I would love to see a consensus come out of this, maybe do a vote on wording/requirements? Idk, still working on figuring out the best approach.
Just a thanks for exactly the meta threads I hoped for.
As I’m doing things right now, closed source, paid, and the only thing posted is getting removed as spam. Unfortunately a common time seems to be about 7am GMT (side note - folks who are on around that time and can help with modding then, please reach out) and I’m not on for a good few hours at a minimum.
That said, I always read and check, sometimes deferring to read again and check the profile when I have more time later.
What I’m looking for at the moment is:
- Are people asking questions to see if this is crap being peddled for a profit? Is OP answering? (And thanks again to the folks who do follow up with great questions that dig into this right away)
- Does it read like a post from a person?
- How old is the account?
- How many other posts have they made? Where and what about?
That kind of stuff. Sometimes its super easy to spot (3 posts, same title, price and it being cloud only, etc), sometimes its not and takes more looking.
I think paid products can have a place here, despite them not being my kind of thing, but more as a discussion.
So if there is some degree of consensus on a good rule, I would suggest making a post about it so we can finalize, like I did for the rule 3 updates.
And if anyone has an idea on a useful option for a voting style solution for things like this, I’d love for a DM so I can check it out.
Not sure this actually addresses the issue.
- Ban brand new accounts from posting paid for closed source products where the clear goal is to make money
- Allow any posts for open source, free solutions where the developer is open and honest about their project
- Require an AI SLOP disclosure.
The rules need to be clarified. Again, whats stopping any big corporations shilling their garbage here?
Nothing before I started moderating, and as of now nothing either.
Again, I’m sharing what I’m doing to check and see if its blatant spam and nothing more. Anything else would mean a rule change, which is always open for discussion from the community, as I’ve mentioned.
I’ll point out #2 has also resulted in numerous reports, including for #3.
To be very clear. I am raising brand new accounts who have only ever interacted with this community to post their paid for product.
Not discussing the product in a wider conversation. Literal first post being “I made a product. Pay me for it”.
I dont think that should be allowed.
What if plex started posting here with their new paid for products?
Personally? I have zero interest in that happening. As I’ve said before, I consider myself the janitor not the dictator.
It would be selfhosting related, of primary relevance as a lot of folks use it still despite… everything plex has done in the past several years, and I would not be able to consider it a rule violation as of now.
There would need to be a new rule or a change to the existing.
Right …
I would like some clarity on general apparent self-promotion of open source projects as well.
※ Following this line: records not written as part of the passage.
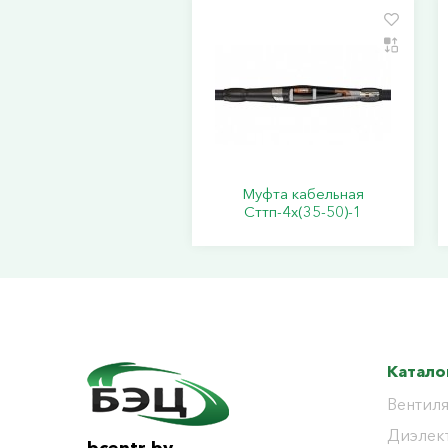
Муфта кабельная
Сттп-4х(35-50)-1
Катало
Вентиля
Диэлек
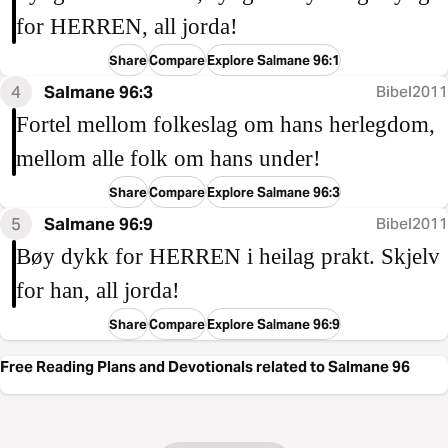
for HERREN, all jorda!
Share
Compare
Explore Salmane 96:1
4
Salmane 96:3
Bibel2011
Fortel mellom folkeslag om hans herlegdom,
mellom alle folk om hans under!
Share
Compare
Explore Salmane 96:3
5
Salmane 96:9
Bibel2011
Bøy dykk for HERREN i heilag prakt. Skjelv
for han, all jorda!
Share
Compare
Explore Salmane 96:9
Free Reading Plans and Devotionals related to Salmane 96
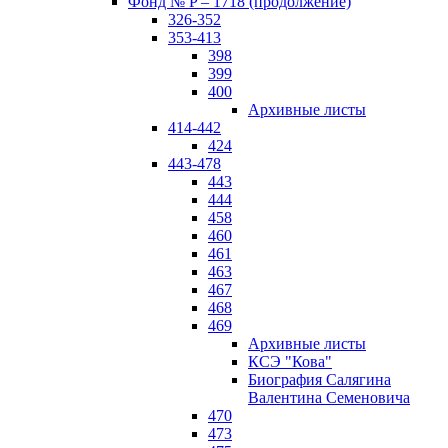
Фонд № P – 1718 (продолжение)
326-352
353-413
398
399
400
Архивные листы
414-442
424
443-478
443
444
458
460
461
463
467
468
469
Архивные листы
КСЭ "Кова"
Биография Салягина
Валентина Семеновича
470
473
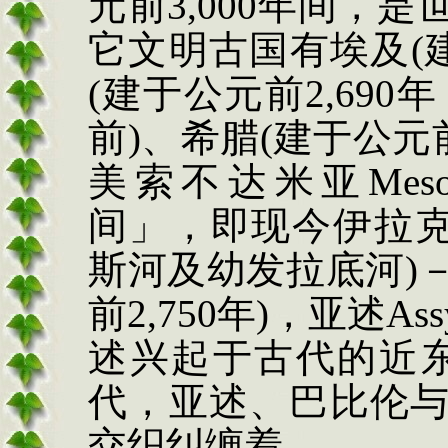
元前
3,000
年间，是
它文明古国有埃及
(
(
建于公元前
2,690
年
前
)
、希腊
(
建于公元
美索不达米亚
Meso
间」，即现今伊拉
斯河及幼发拉底河
)
前
2,750
年
)
，亚述
Ass
述兴起于古代的近
代，亚述、巴比伦
交织纠缠着。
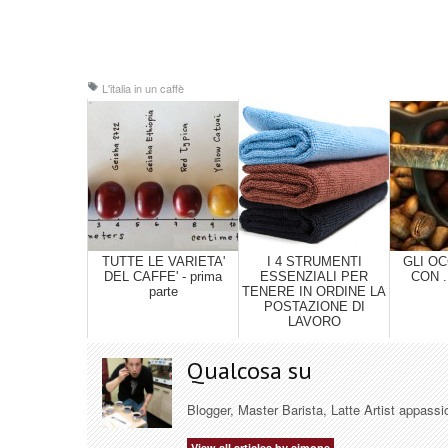
L'italia in un caffè
TUTTE LE VARIETA'
I 4 STRUMENTI
GLI OC
DEL CAFFE' - prima
ESSENZIALI PER
CON .
parte
TENERE IN ORDINE LA
POSTAZIONE DI
LAVORO
Qualcosa su
Blogger, Master Barista, Latte Artist appassi
View all articles by simone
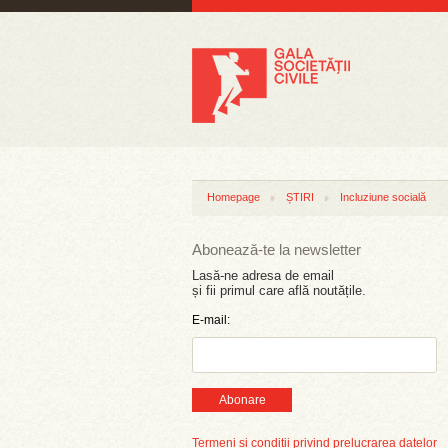
Homepage
ȘTIRI
Incluziune socială
Abonează-te la newsletter
Lasă-ne adresa de email
și fii primul care află noutățile.
E-mail:
Abonare
Termeni și condiții privind prelucrarea datelor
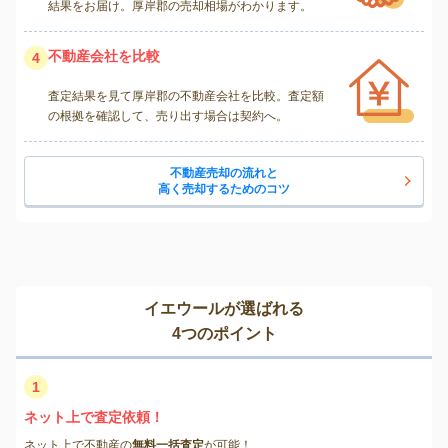
結果をお届け。厚岸郡の売却相場がわかります。
不動産会社を比較
4
査定結果を見て厚岸郡の不動産会社を比較。査定額
の根拠を確認して、売り出す場合は契約へ。
不動産売却の流れと
高く売却するためのコツ
イエウールが選ばれる
4つのポイント
1
ネット上で査定依頼！
ネット上で不動産の
無料一括査定
が可能！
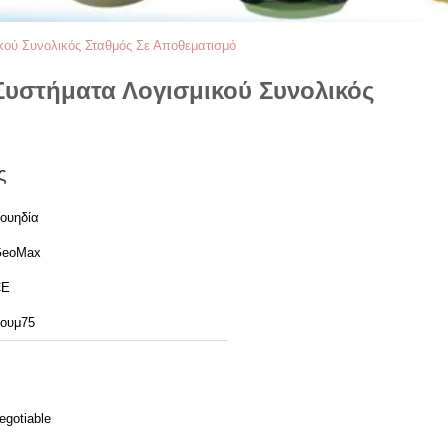
κού Συνολικός Σταθμός Σε Αποθεματισμό
Συστήματα Λογισμικού Συνολικός
ς
ουηδία
GeoMax
CE
ουμ75
egotiable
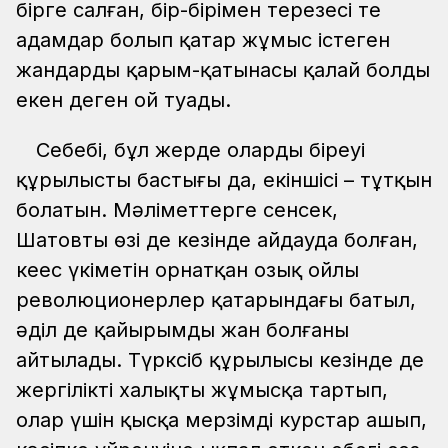
бірге салған, бір-бірімен терезесі тең
адамдар болып қатар жұмыс істеген
жандардың қарым-қатынасы қалай болды
екен деген ой туады.
Себебі, бұл жерде олардың біреуі
құрылыстың бастығы да, екіншісі – тұтқын
болатын. Мәліметтерге сенсек,
Шатовтың өзі де кезінде айдауда болған,
кеңес үкіметін орнатқан озық ойлы
революционерлер қатарындағы батыл,
әділ де қайырымды жан болғаны
айтылады. Түрксіб құрылысы кезінде де
жергілікті халықты жұмысқа тартып,
олар үшін қысқа мерзімді курстар ашып,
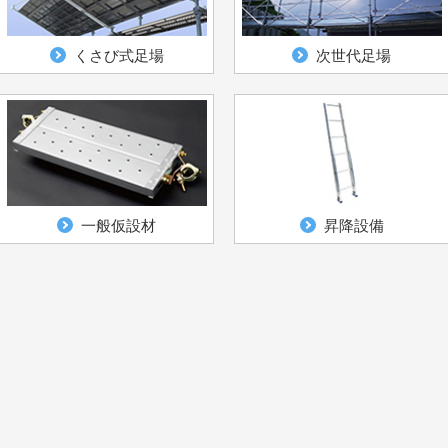
くさび式足場
次世代足場
一般仮設材
昇降設備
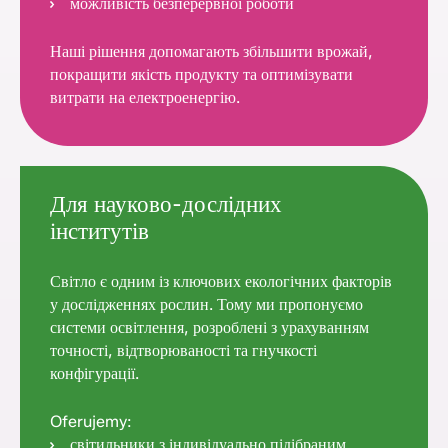
можливість безперервної роботи
Наші рішення допомагають збільшити врожай,
покращити якість продукту та оптимізувати
витрати на електроенергію.
Для науково-дослідних
інститутів
Світло є одним із ключових екологічних факторів
у дослідженнях рослин. Тому ми пропонуємо
системи освітлення, розроблені з урахуванням
точності, відтворюваності та гнучкості
конфігурації.
Oferujemy:
світильники з індивідуально підібраним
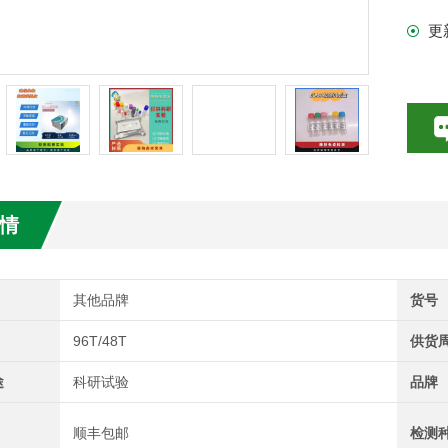
产
更
试剂盒
情
其他品牌
货号
96T/48T
供货
途
科研试验
品牌
顺丰包邮
检测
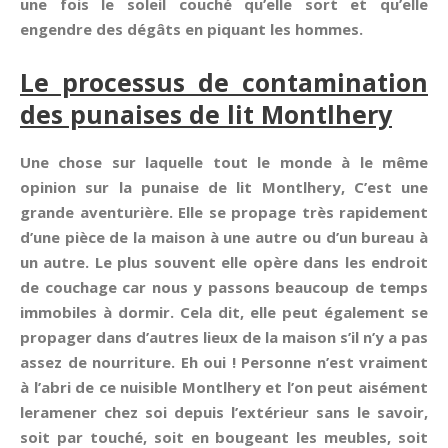
une fois le soleil couché qu’elle sort et qu’elle
engendre des dégâts en piquant les hommes.
Le processus de contamination
des punaises de lit Montlhery
Une chose sur laquelle tout le monde à le même
opinion sur la punaise de lit Montlhery, C’est une
grande aventurière. Elle se propage très rapidement
d’une pièce de la maison à une autre ou d’un bureau à
un autre. Le plus souvent elle opère dans les endroit
de couchage car nous y passons beaucoup de temps
immobiles à dormir. Cela dit, elle peut également se
propager dans d’autres lieux de la maison s’il n’y a pas
assez de nourriture. Eh oui ! Personne n’est vraiment
à l’abri de ce nuisible Montlhery et l’on peut aisément
leramener chez soi depuis l’extérieur sans le savoir,
soit par touché, soit en bougeant les meubles, soit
As in, points 1-4 don’t apply and 5 depends on your definition of “advertisement”.
I’m bringing this up because I (once) previously attempted to share a project1 I maintain on here. I did take some effort to include some context and discussion points for selfhosters in order to make it more tailored and stay safe on Rule 3. It was quickly removed by mod. I tried reaching out to one of the mods to try to understand what was wrong. They were friendly and said they weren’t involved and would forward to the relevant people and since then I haven’t heard back. It would be very helpful to be able to get some feedback on why submission was removed so we can learn how future submission attempt could be improved (or abandoned).
1: FLOSS, no commercial or otherwise proprietary parts or relations, no slop or clank in the process
I’ve only more recently taken over here as a result of the previous mod being overzealous on Rule 3, I commented on a better approach, they rage quit and made me and another person mod. There were quite a few clearly relevant projects that got removed, and obviously yours fit in that territory. You can see the currently stickied post about rule 3 here in the community for reference.
So I agree that clarification needs to happen. Right now I’m applying the rules in the lightest way possible, trying to remove only spam right now because the rules are extremely generic and subjective.
My only ‘thing’ would be that I don’t consider this my community to hand down rules from on high, which is why I have encouraged people to make posts like this one so there can be community consensus.
How about a clarification to what Rule 1 actually means. If we are going to abide by the downvote system, and if we are to be cival, supportive, and not be insulting, and if we are all indeed adults, then rule 1should kick in somewhere I would assume.
- OP: Here’s my superduper fantasmgorical app. It’s so good it’ll make your dick hard.
- Potential User: Is it opensource? Is it vibe coded? is it a paid for product?
- OP: Yeah or no or explanation
- Potential User: Ok, that’s not my bag really, Thanks anyways.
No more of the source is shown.